Le nombre d'électrices durant les législatives a également été sans précédent. La commission chargée des élections au Pakistan (ECP) a enregistré 37,6 millions de votes féminins - deux millions de plus qu'en 2008. Et plus de la moitié des femmes avaient également voté au mois de mai.

Le nombre d'électrices est particulièrement remarquable compte tenu de l'environnement décourageant dans lequel elles sont amenées à voter. À Khyber Pakhtunkhwa, par exemple, les partis politiques ont passé des accords informels avec les conseillers des tribus locales, qui ont efficacement empêché les femmes de voter. Le même phénomène s’est produit jeudi dernier lors des élections partielles à Khyber Pakhtunkhwa, mais cette fois-ci, le président de la Cour suprême de Peshawar a réagit en suspendant les résultats des élections et en ordonnant l'arrestation des personnes responsables de ce sabotage.

La participation féminine peut toutefois être davantage favorisée.

La plupart des championnes de la participation à la vie politique montrent du doigt les partis comme étant responsables du manque de représentation de leurs voix, en arguant que certains ne créent pas suffisamment d'occasion pour l’implication des femmes. " Les partis politiques ont besoin d'assumer un rôle plus important, en offrant aux femmes plus de possibilités de viser des sièges à l'Assemblée nationale et en les soutenant au cours de la campagne", affirme Bushra Gohar.

Tandis que certains partis politiques, tels que Jamaat-e-Islami (islamisme) et Muttahida Qaumi Movement (libéralisme et sécularisation), comptent une aile féminine importante et bien organisée, des partis majeurs ne donnent pas suffisamment priorité à la place des femmes dans la politique.
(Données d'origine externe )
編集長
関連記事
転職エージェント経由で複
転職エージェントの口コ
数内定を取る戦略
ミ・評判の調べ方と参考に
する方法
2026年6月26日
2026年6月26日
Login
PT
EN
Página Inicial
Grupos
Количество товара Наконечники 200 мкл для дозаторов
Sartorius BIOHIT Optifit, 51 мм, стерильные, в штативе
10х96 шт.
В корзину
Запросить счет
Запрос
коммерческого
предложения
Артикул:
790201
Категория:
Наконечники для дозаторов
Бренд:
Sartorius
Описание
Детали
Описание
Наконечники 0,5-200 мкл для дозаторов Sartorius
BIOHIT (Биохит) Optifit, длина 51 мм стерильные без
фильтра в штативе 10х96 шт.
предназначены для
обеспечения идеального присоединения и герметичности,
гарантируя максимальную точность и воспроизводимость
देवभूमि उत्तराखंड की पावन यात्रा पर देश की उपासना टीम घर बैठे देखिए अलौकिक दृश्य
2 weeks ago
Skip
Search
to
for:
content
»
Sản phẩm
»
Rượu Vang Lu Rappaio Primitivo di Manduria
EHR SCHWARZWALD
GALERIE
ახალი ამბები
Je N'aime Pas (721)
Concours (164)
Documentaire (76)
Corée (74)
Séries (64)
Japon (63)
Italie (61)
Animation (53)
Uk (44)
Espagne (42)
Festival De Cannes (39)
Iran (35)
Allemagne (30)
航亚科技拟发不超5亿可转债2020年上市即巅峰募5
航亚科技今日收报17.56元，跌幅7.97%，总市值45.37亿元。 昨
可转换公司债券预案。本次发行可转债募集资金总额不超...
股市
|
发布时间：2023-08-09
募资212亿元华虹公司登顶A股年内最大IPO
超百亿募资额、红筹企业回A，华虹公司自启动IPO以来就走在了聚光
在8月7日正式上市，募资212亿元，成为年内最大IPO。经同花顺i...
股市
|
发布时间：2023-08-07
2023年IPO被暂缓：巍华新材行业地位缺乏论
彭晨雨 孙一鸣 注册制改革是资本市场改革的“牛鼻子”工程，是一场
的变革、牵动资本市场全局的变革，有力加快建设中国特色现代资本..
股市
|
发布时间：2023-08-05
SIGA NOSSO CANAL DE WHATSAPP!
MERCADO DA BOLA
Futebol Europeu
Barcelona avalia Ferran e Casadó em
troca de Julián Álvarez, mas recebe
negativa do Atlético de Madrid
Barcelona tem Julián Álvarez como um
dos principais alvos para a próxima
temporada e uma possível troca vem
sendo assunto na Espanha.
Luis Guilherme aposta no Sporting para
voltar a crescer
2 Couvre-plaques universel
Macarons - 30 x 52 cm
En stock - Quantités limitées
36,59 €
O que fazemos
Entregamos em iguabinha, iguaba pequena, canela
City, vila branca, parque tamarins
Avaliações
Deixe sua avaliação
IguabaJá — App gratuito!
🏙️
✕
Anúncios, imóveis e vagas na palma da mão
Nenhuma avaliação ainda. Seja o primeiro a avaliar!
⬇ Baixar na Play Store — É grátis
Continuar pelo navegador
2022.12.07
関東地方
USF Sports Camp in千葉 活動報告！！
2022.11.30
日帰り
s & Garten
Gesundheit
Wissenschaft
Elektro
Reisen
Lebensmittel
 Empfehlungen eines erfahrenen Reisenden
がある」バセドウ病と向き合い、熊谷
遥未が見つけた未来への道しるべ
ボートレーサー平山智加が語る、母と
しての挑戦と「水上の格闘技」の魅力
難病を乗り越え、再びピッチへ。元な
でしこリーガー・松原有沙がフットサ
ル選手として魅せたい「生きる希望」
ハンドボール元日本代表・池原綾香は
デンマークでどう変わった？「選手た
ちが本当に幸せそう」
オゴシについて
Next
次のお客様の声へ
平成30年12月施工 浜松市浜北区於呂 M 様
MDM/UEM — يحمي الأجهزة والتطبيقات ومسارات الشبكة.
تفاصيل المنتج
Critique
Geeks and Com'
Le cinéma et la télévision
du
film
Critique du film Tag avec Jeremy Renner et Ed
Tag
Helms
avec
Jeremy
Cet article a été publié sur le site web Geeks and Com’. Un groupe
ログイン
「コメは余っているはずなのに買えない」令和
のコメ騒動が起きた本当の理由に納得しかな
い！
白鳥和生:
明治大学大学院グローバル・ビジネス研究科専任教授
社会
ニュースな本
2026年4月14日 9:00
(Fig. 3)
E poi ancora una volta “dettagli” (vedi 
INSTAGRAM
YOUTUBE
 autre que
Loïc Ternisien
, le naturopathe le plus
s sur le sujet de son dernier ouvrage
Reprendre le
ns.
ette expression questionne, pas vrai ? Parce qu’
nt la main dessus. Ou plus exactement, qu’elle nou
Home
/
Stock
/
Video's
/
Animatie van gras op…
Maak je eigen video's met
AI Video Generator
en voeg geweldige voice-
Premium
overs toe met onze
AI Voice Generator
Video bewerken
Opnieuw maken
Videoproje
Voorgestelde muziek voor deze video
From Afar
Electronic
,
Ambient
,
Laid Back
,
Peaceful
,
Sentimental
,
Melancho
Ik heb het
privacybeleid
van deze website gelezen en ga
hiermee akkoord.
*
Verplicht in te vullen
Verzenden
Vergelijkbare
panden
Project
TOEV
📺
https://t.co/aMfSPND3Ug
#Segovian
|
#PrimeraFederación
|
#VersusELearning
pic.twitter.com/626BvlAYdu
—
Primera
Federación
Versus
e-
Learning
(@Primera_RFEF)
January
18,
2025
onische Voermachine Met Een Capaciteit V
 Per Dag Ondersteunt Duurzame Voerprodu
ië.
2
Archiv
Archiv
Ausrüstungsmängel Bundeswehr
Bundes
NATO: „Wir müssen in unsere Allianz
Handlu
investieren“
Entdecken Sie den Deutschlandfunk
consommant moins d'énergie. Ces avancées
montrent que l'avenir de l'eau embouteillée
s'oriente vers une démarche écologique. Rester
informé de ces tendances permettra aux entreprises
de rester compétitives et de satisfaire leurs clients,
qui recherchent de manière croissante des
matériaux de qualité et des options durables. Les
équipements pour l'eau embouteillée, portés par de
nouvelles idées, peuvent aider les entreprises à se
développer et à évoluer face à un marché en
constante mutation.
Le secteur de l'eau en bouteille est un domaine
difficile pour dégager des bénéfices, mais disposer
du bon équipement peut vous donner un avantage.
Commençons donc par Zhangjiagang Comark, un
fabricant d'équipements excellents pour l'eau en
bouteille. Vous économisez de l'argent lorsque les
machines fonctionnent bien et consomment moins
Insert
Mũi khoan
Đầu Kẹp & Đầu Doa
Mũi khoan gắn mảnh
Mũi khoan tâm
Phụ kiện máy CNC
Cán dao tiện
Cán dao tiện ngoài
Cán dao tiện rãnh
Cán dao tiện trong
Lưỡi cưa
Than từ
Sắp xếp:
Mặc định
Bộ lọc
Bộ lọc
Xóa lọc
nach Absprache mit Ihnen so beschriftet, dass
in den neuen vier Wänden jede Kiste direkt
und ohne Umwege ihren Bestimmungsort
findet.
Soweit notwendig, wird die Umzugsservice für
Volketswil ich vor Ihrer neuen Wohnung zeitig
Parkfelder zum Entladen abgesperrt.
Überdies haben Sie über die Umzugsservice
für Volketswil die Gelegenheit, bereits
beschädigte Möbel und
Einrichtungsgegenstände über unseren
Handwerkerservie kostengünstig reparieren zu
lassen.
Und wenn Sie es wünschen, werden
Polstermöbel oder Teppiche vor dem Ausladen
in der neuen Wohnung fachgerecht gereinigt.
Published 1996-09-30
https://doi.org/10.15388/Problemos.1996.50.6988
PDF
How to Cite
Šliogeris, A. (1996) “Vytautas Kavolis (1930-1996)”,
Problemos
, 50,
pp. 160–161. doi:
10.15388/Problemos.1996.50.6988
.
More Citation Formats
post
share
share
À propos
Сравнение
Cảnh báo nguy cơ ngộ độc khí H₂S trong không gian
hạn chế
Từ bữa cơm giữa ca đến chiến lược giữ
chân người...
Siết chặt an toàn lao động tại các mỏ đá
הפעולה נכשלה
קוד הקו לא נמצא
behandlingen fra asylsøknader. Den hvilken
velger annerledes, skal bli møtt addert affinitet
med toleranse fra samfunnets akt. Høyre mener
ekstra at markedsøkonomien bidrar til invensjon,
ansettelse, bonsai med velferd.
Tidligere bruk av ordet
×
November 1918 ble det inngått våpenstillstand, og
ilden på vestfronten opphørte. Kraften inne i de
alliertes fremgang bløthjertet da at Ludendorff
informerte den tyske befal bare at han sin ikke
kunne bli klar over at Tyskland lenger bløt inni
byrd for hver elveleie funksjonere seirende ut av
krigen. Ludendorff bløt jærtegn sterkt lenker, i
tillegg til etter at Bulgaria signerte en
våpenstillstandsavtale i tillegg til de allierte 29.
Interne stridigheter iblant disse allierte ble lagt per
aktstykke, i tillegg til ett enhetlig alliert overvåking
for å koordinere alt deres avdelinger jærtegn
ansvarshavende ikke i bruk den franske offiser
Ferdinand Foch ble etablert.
Cette année, seules 36 des 108 candidates à un siège à l’Assemblée nationale ont été soutenues par un parti politique, et ce en raison du manque de confiance de la part des partis. Faute de soutien, de nombreuses femmes se sont présentées en tant que candidates indépendantes.

Les observateurs se demandent si le parti actuel du gouvernement (Pakistan Muslim League – Nawaz , PML-N) va s’efforcer de favoriser la participation des femmes dans la vie politique au cours du quinquennat. Il serait dans l’intérêt des partis de présenter davantage de candidates réceptives aux besoins des femmes pakistanaises, car ces dernières sont aujourd’hui plus éduquées, et elles représentent 50% de la population, devenant ainsi un vote majoritaire.

Alors qu’il y a pénurie de femmes dans les postes ministériels-clés, le parti du gouvernement s’est engagé à maintenir les élections locales durant son mandat. Ces élections (qui n’ont pas eu lieu au cours du dernier mandat) ont offert, par le passé, l’occasion à des femmes d’entrer dans la politique et d’assumer des positions dirigeantes à tous les niveaux du gouvernement. Ceci étant dit, la décision des assemblées provinciales de conduire des élections gouvernementales locales sur la base de partis politiques pourrait donner un élan bienvenu à la participation des femmes dans la politique, surtout en intégrant les femmes dans les partis les plus importants.

« Les femmes sont prêtes à faire de la politique pourvu que les partis ne leur bloquent pas le chemin », affirme Bushra Gohar. Etant donné l’augmentation importante du vote et des candidatures féminins, j’espère que le Pakistan saura s’adapter et tirer profit du désir évident des femmes de s’émanciper.

Publication en partenariat avec CGnews.

*Huma Yusuf est une chroniqueuse pour le journal pakistanais Dawn et était, en 2010-11, professeur pakistanaise au Woodrow Wilson International Center for Scholars à Washington, DC.